Вот тогда-то дедушка и попросил Селивёрста Павловича пустить на постой Афанасия Степановича. Мол, вроде бы дом-то также пустует, Селивёрст Павлович большую часть времени на мельнице проводил, нельзя было сказать, что постоянное общение они имеют. Тот поглядел-поглядел на хождения Афанасия Степановича, да и, махнув на все рукой, позвал его к себе.

Вскорости как Афанасий Степанович поселился у Селивёрста Павловича, дедушка Егор склонил председателя сельпо, несмотря на все его отговорки, взять Полденникова на работу. Так Афанасий Степанович стал ночным сторожем у сельмага, а потом конюхом на конюшне сельпо.

А как только оказалось, что конюх он редкий, председатель колхоза переманил его к себе и, не принимая в члены колхоза, держал его по найму.

Афанасий Степанович часто бывал у дедушки. Здесь познакомился он с Марией Кузьминичной, его младшей сестрой, когда-то девочкой еще сидевшей у постели больного Селивёрста Павловича. Муж ее погиб в первые месяцы войны, и осталась она одна с тремя дочерьми. А скоро Афанасий Степанович съехал с постоя от Селивёрста Павловича и поселился в доме Марии Кузьминичны. Сначала вроде бы тоже на постой, хотя ни для кого уже не было секретом, что живут они с Марией Кузьминичной одной семьей, доброй и заботливой. Видно, уж не чаял Афанасий Степанович дождаться того благодатного дня, когда он сможет вернуться к своим детям на Волгу…

За целую зиму, постоянно пропадая на конюшне, я настолько пообвык, что весной Афанасий Степанович позволил мне даже помогать ему, когда он принимал роды у кобыл. Ожеребились они вовремя, без больших хлопот и волнений. Жеребята были здоровые: одни — послабее, другие — покрепче. Одни — с первого дня с норовом, другие — еще полусонные после долгого ожидания света белого. Но все пригожие, веселые и с желанием жить. Оставалась неожеребившейся лишь одна кобыла Линька — последняя в лышегорском табуне из знаменитых голицынских лошадей. Три века назад князь Голицын, сосланный в Красногорский монастырь и много лет проживший на Севере, выписал из Москвы лошадей со своего конезавода. И занялся выведением породы, приспособленной к условиям нашего сурового края, лошадей быстроногих, крепких в долгой езде по неукатанным, рыхлым, снежным дорогам. Скрестив своих породистых жеребцов с местными кобылами, он вывел породу «мезенок», лошадей славных и сильных. Времени с тех пор много прошло, и порода «мезенок» почти выродилась лишь осколки ее редко, но попадались.

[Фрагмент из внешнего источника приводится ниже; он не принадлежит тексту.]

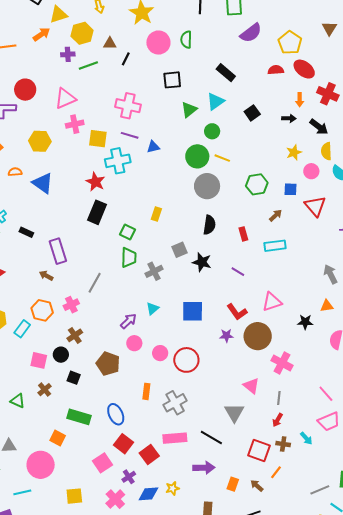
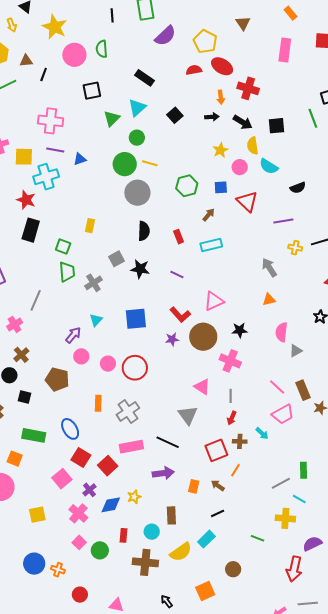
black star: (305, 322) -> (240, 330), moved
red square: (259, 451) -> (216, 450), turned -35

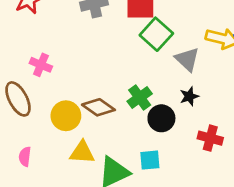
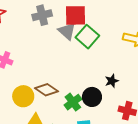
gray triangle: (187, 59) -> (67, 31), moved
green cross: (140, 98) -> (73, 102), moved

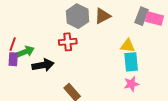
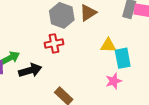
yellow triangle: (128, 46) -> (108, 45), moved
pink star: (131, 84) -> (114, 81), moved

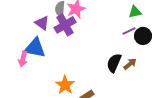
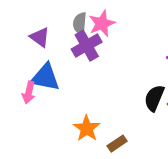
purple triangle: (42, 23) -> (40, 37), moved

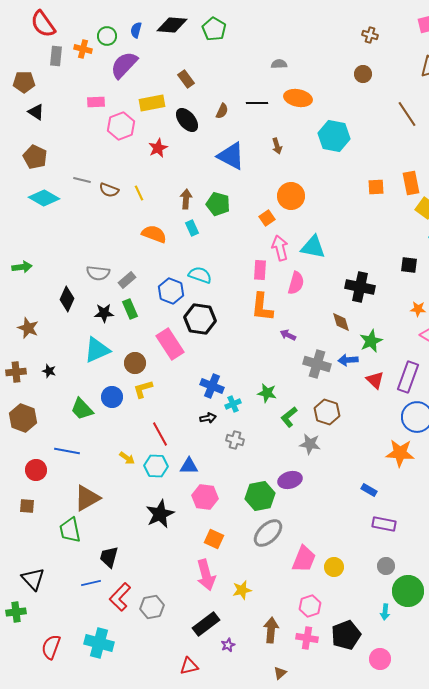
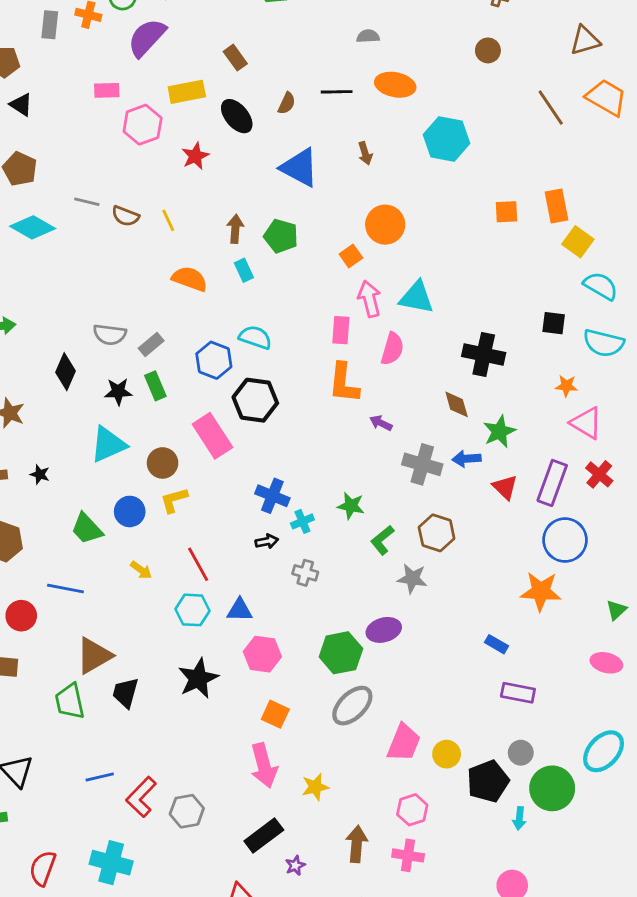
yellow arrow: (127, 458) -> (141, 570), moved
black trapezoid: (109, 557) -> (125, 693), moved
black pentagon: (346, 635) -> (488, 781), moved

Афанасию Степановичу очень хотелось иметь от Линьки жеребеночка, чтоб удержать породу голицынских лошадей, продолжить их добрый род.

Около неожеребившейся кобылы, боясь упустить жеребенка, мы с Афанасием Степановичем дневали и ночевали. Он беспокоился, не хворь ли какая напала, что Линька с родами так задерживалась. И послал меня к участковому ветеринару: «Авось дома захватишь?! Так зови его посмотреть».

Но Иван Васильевич Чирков на месте никогда не сидел, ездил по окрестным деревням, участок у него был большой. Домашние сказали, что ждут его не раньше как недели через две. Тогда Афанасий Степанович пошел в правление, по телефону пытался отыскать ветеринара в соседних деревнях, но не нашел и положился целиком на себя.

Ранним солнечным утром кобыла ожеребилась.

Афанасий Степанович осторожно освободил жеребеночка от материнских пут. А он тут же лихо вскочил на ноги и пронзительно заржал. Линька подняла усталую голову, посмотрела, тепло улыбаясь тускло меркнувшими глазами, и лизнула жеребеночка в лысок на голове, как бы благословив его на долгую жизнь и ясный свет.

Афанасий Степанович был очень доволен, что все закончилось благополучно, и ласково гладил жеребенка по спине, по мягкой влажной шерсти, приговаривая:

— Ишь какой здоровяк выскочил… Выспался, чай, вылежался у матери на иждивении, едёна нать.

Широко улыбался и счастлив был необыкновенно.

— Хорош конек, Юрья, хорош, чай, а?

— Да ведь это же дама!

— И хорошо, что дама. С приплодом, чай, будем. Авось и табун возродим… — И опять улыбнулся. — А только пока жеребенок, так он всегда коньком зовется. Уж потом, с годами, когда женские хитрости возобладают и стать особая придет, не мужская, а сугубо женская, дамская, точнее сказать, ну, чай, тогда и дама будет. Пока же конек, конек. И до чего хорош!..

Жеребенок неловко скакнул и чуть не повалился на бок. Афанасий Степанович подхватил его на лету, придержал на руках.

— Ну и торопыга, да что же это ты, чай, спешишь, ненароком и ножку подвернёшь…

Он не мог налюбоваться на жеребенка, так ему нравился он свежестью своей, восторженно-радостным ржанием и серебристо-пепельной мастью. Он ласково и небольно ощупывал его, желая убедиться, что жеребенок действительно здоровый и полнокровный.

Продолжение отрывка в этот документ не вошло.